» EXERCISE:
Write out the data word for word and omit every picture.

--- EXERCISE INPUT Enclosed Below ---

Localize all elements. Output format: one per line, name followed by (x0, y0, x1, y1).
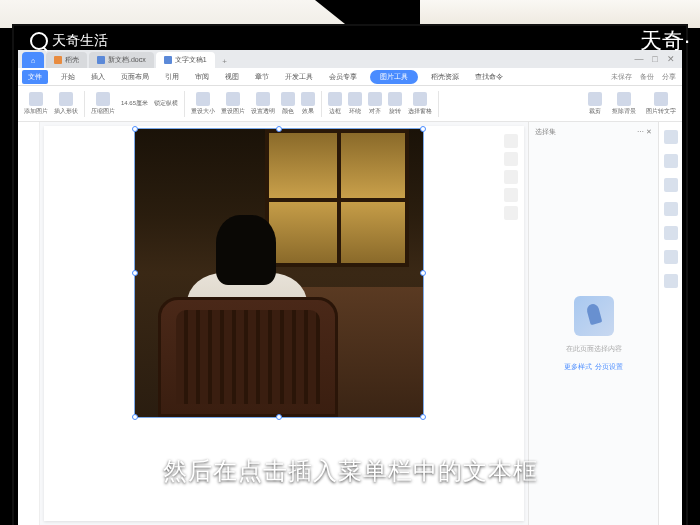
tab-docer[interactable]: 稻壳 (46, 52, 87, 68)
strip-icon-4[interactable] (664, 202, 678, 216)
panel-title: 选择集 (535, 127, 556, 137)
ribbon-ocr[interactable]: 图片转文字 (646, 92, 676, 116)
unsaved-indicator[interactable]: 未保存 (611, 72, 632, 82)
selected-image[interactable] (134, 128, 424, 418)
menu-docer-resource[interactable]: 稻壳资源 (428, 70, 462, 84)
strip-icon-5[interactable] (664, 226, 678, 240)
ribbon-crop[interactable]: 裁剪 (588, 92, 602, 116)
tab-bar: ⌂ 稻壳 新文档.docx 文字文稿1 + — □ ✕ (18, 50, 682, 68)
panel-hint-text: 在此页面选择内容 (566, 344, 622, 354)
shape-icon (59, 92, 73, 106)
wps-app-window: ⌂ 稻壳 新文档.docx 文字文稿1 + — □ ✕ 文件 开始 插入 页面布… (18, 50, 682, 525)
doc-icon (97, 56, 105, 64)
strip-icon-2[interactable] (664, 154, 678, 168)
scene-chair (158, 297, 338, 417)
strip-icon-3[interactable] (664, 178, 678, 192)
resize-handle-tl[interactable] (132, 126, 138, 132)
menubar-right: 未保存 备份 分享 (611, 72, 682, 82)
rotate-icon (388, 92, 402, 106)
ribbon-transparency[interactable]: 设置透明 (251, 92, 275, 116)
monitor-frame: ⌂ 稻壳 新文档.docx 文字文稿1 + — □ ✕ 文件 开始 插入 页面布… (12, 24, 688, 525)
ribbon-effects[interactable]: 效果 (301, 92, 315, 116)
float-tool-5[interactable] (504, 206, 518, 220)
menu-member[interactable]: 会员专享 (326, 70, 360, 84)
left-ruler (18, 122, 40, 525)
menu-chapter[interactable]: 章节 (252, 70, 272, 84)
menu-review[interactable]: 审阅 (192, 70, 212, 84)
menu-file[interactable]: 文件 (22, 70, 48, 84)
resize-handle-b[interactable] (276, 414, 282, 420)
ribbon-compress[interactable]: 压缩图片 (91, 92, 115, 116)
panel-link-styles[interactable]: 更多样式 (564, 363, 592, 370)
ribbon-align[interactable]: 对齐 (368, 92, 382, 116)
home-tab[interactable]: ⌂ (22, 52, 44, 68)
ribbon-color[interactable]: 颜色 (281, 92, 295, 116)
backup-button[interactable]: 备份 (640, 72, 654, 82)
ribbon-add-image[interactable]: 添加图片 (24, 92, 48, 116)
align-icon (368, 92, 382, 106)
tab-document-1[interactable]: 新文档.docx (89, 52, 154, 68)
panel-link-paging[interactable]: 分页设置 (595, 363, 623, 370)
panel-body: 在此页面选择内容 更多样式 分页设置 (529, 142, 658, 525)
wrap-icon (348, 92, 362, 106)
float-tool-2[interactable] (504, 152, 518, 166)
separator (84, 91, 85, 117)
panel-illustration (574, 296, 614, 336)
crop-icon (588, 92, 602, 106)
resize-handle-t[interactable] (276, 126, 282, 132)
tab-document-active[interactable]: 文字文稿1 (156, 52, 215, 68)
right-icon-strip (658, 122, 682, 525)
floating-image-toolbar (504, 134, 520, 220)
menu-reference[interactable]: 引用 (162, 70, 182, 84)
panel-close-icon[interactable]: ⋯ ✕ (637, 128, 652, 136)
removebg-icon (617, 92, 631, 106)
compress-icon (96, 92, 110, 106)
resize-handle-r[interactable] (420, 270, 426, 276)
scene-window (265, 129, 409, 267)
watermark-top-left: 天奇生活 (30, 32, 108, 50)
menu-bar: 文件 开始 插入 页面布局 引用 审阅 视图 章节 开发工具 会员专享 图片工具… (18, 68, 682, 86)
menu-insert[interactable]: 插入 (88, 70, 108, 84)
new-tab-button[interactable]: + (217, 54, 233, 68)
resize-handle-br[interactable] (420, 414, 426, 420)
ocr-icon (654, 92, 668, 106)
strip-icon-7[interactable] (664, 274, 678, 288)
strip-icon-6[interactable] (664, 250, 678, 264)
float-tool-4[interactable] (504, 188, 518, 202)
share-button[interactable]: 分享 (662, 72, 676, 82)
ribbon-insert-shape[interactable]: 插入形状 (54, 92, 78, 116)
menu-search[interactable]: 查找命令 (472, 70, 506, 84)
menu-devtools[interactable]: 开发工具 (282, 70, 316, 84)
ribbon-selection-pane[interactable]: 选择窗格 (408, 92, 432, 116)
ribbon-remove-bg[interactable]: 抠除背景 (612, 92, 636, 116)
ribbon-wrap[interactable]: 环绕 (348, 92, 362, 116)
resize-handle-l[interactable] (132, 270, 138, 276)
resize-handle-tr[interactable] (420, 126, 426, 132)
watermark-top-right: 天奇· (640, 26, 690, 56)
image-content (135, 129, 423, 417)
separator (184, 91, 185, 117)
ribbon-border[interactable]: 边框 (328, 92, 342, 116)
add-image-icon (29, 92, 43, 106)
ribbon-rotate[interactable]: 旋转 (388, 92, 402, 116)
resize-handle-bl[interactable] (132, 414, 138, 420)
video-subtitle: 然后在点击插入菜单栏中的文本框 (163, 455, 538, 487)
ribbon-reset-size[interactable]: 重设大小 (191, 92, 215, 116)
ribbon-lock-ratio[interactable]: 锁定纵横 (154, 99, 178, 108)
watermark-text: 天奇生活 (52, 32, 108, 50)
strip-icon-1[interactable] (664, 130, 678, 144)
menu-image-tools[interactable]: 图片工具 (370, 70, 418, 84)
float-tool-3[interactable] (504, 170, 518, 184)
menu-layout[interactable]: 页面布局 (118, 70, 152, 84)
reset-image-icon (226, 92, 240, 106)
ribbon-reset-image[interactable]: 重设图片 (221, 92, 245, 116)
docer-icon (54, 56, 62, 64)
scene-person-head (216, 215, 276, 285)
ribbon-right-group: 裁剪 抠除背景 图片转文字 (588, 92, 676, 116)
effects-icon (301, 92, 315, 106)
transparency-icon (256, 92, 270, 106)
ribbon-size[interactable]: 14.65厘米 (121, 99, 148, 108)
menu-view[interactable]: 视图 (222, 70, 242, 84)
menu-start[interactable]: 开始 (58, 70, 78, 84)
float-tool-1[interactable] (504, 134, 518, 148)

--- End of Enclosed EXERCISE INPUT ---

» WORKED SOLUTION:
Localize all elements. Output format: one per line, name followed by (x0, y0, x1, y1).
tab-docer[interactable]: 稻壳 (46, 52, 87, 68)
strip-icon-4[interactable] (664, 202, 678, 216)
panel-title: 选择集 (535, 127, 556, 137)
ribbon-ocr[interactable]: 图片转文字 (646, 92, 676, 116)
unsaved-indicator[interactable]: 未保存 (611, 72, 632, 82)
selected-image[interactable] (134, 128, 424, 418)
menu-docer-resource[interactable]: 稻壳资源 (428, 70, 462, 84)
strip-icon-5[interactable] (664, 226, 678, 240)
ribbon-crop[interactable]: 裁剪 (588, 92, 602, 116)
tab-bar: ⌂ 稻壳 新文档.docx 文字文稿1 + — □ ✕ (18, 50, 682, 68)
panel-hint-text: 在此页面选择内容 (566, 344, 622, 354)
shape-icon (59, 92, 73, 106)
wps-app-window: ⌂ 稻壳 新文档.docx 文字文稿1 + — □ ✕ 文件 开始 插入 页面布… (18, 50, 682, 525)
doc-icon (97, 56, 105, 64)
strip-icon-2[interactable] (664, 154, 678, 168)
scene-chair (158, 297, 338, 417)
strip-icon-3[interactable] (664, 178, 678, 192)
resize-handle-tl[interactable] (132, 126, 138, 132)
menubar-right: 未保存 备份 分享 (611, 72, 682, 82)
rotate-icon (388, 92, 402, 106)
ribbon-transparency[interactable]: 设置透明 (251, 92, 275, 116)
monitor-frame: ⌂ 稻壳 新文档.docx 文字文稿1 + — □ ✕ 文件 开始 插入 页面布… (12, 24, 688, 525)
ribbon-effects[interactable]: 效果 (301, 92, 315, 116)
float-tool-5[interactable] (504, 206, 518, 220)
menu-member[interactable]: 会员专享 (326, 70, 360, 84)
left-ruler (18, 122, 40, 525)
menu-chapter[interactable]: 章节 (252, 70, 272, 84)
menu-review[interactable]: 审阅 (192, 70, 212, 84)
menu-file[interactable]: 文件 (22, 70, 48, 84)
resize-handle-b[interactable] (276, 414, 282, 420)
ribbon-compress[interactable]: 压缩图片 (91, 92, 115, 116)
panel-link-styles[interactable]: 更多样式 (564, 363, 592, 370)
ribbon-align[interactable]: 对齐 (368, 92, 382, 116)
home-tab[interactable]: ⌂ (22, 52, 44, 68)
ribbon-color[interactable]: 颜色 (281, 92, 295, 116)
backup-button[interactable]: 备份 (640, 72, 654, 82)
ribbon-add-image[interactable]: 添加图片 (24, 92, 48, 116)
align-icon (368, 92, 382, 106)
tab-document-1[interactable]: 新文档.docx (89, 52, 154, 68)
panel-link-paging[interactable]: 分页设置 (595, 363, 623, 370)
panel-body: 在此页面选择内容 更多样式 分页设置 (529, 142, 658, 525)
wrap-icon (348, 92, 362, 106)
float-tool-2[interactable] (504, 152, 518, 166)
separator (84, 91, 85, 117)
panel-illustration (574, 296, 614, 336)
crop-icon (588, 92, 602, 106)
resize-handle-t[interactable] (276, 126, 282, 132)
tab-document-active[interactable]: 文字文稿1 (156, 52, 215, 68)
right-icon-strip (658, 122, 682, 525)
floating-image-toolbar (504, 134, 520, 220)
menu-reference[interactable]: 引用 (162, 70, 182, 84)
panel-close-icon[interactable]: ⋯ ✕ (637, 128, 652, 136)
removebg-icon (617, 92, 631, 106)
compress-icon (96, 92, 110, 106)
resize-handle-r[interactable] (420, 270, 426, 276)
scene-window (265, 129, 409, 267)
watermark-top-left: 天奇生活 (30, 32, 108, 50)
menu-bar: 文件 开始 插入 页面布局 引用 审阅 视图 章节 开发工具 会员专享 图片工具… (18, 68, 682, 86)
menu-insert[interactable]: 插入 (88, 70, 108, 84)
new-tab-button[interactable]: + (217, 54, 233, 68)
resize-handle-br[interactable] (420, 414, 426, 420)
ocr-icon (654, 92, 668, 106)
strip-icon-7[interactable] (664, 274, 678, 288)
strip-icon-6[interactable] (664, 250, 678, 264)
float-tool-4[interactable] (504, 188, 518, 202)
share-button[interactable]: 分享 (662, 72, 676, 82)
ribbon-insert-shape[interactable]: 插入形状 (54, 92, 78, 116)
menu-search[interactable]: 查找命令 (472, 70, 506, 84)
menu-devtools[interactable]: 开发工具 (282, 70, 316, 84)
ribbon-selection-pane[interactable]: 选择窗格 (408, 92, 432, 116)
ribbon-remove-bg[interactable]: 抠除背景 (612, 92, 636, 116)
ribbon-wrap[interactable]: 环绕 (348, 92, 362, 116)
resize-handle-l[interactable] (132, 270, 138, 276)
resize-handle-tr[interactable] (420, 126, 426, 132)
watermark-top-right: 天奇· (640, 26, 690, 56)
image-content (135, 129, 423, 417)
separator (184, 91, 185, 117)
ribbon-border[interactable]: 边框 (328, 92, 342, 116)
add-image-icon (29, 92, 43, 106)
ribbon-rotate[interactable]: 旋转 (388, 92, 402, 116)
resize-handle-bl[interactable] (132, 414, 138, 420)
video-subtitle: 然后在点击插入菜单栏中的文本框 (163, 455, 538, 487)
ribbon-reset-size[interactable]: 重设大小 (191, 92, 215, 116)
ribbon-lock-ratio[interactable]: 锁定纵横 (154, 99, 178, 108)
watermark-text: 天奇生活 (52, 32, 108, 50)
strip-icon-1[interactable] (664, 130, 678, 144)
menu-image-tools[interactable]: 图片工具 (370, 70, 418, 84)
float-tool-3[interactable] (504, 170, 518, 184)
menu-layout[interactable]: 页面布局 (118, 70, 152, 84)
reset-image-icon (226, 92, 240, 106)
ribbon-reset-image[interactable]: 重设图片 (221, 92, 245, 116)
docer-icon (54, 56, 62, 64)
scene-person-head (216, 215, 276, 285)
ribbon-right-group: 裁剪 抠除背景 图片转文字 (588, 92, 676, 116)
effects-icon (301, 92, 315, 106)
transparency-icon (256, 92, 270, 106)
ribbon-size[interactable]: 14.65厘米 (121, 99, 148, 108)
menu-view[interactable]: 视图 (222, 70, 242, 84)
menu-start[interactable]: 开始 (58, 70, 78, 84)
float-tool-1[interactable] (504, 134, 518, 148)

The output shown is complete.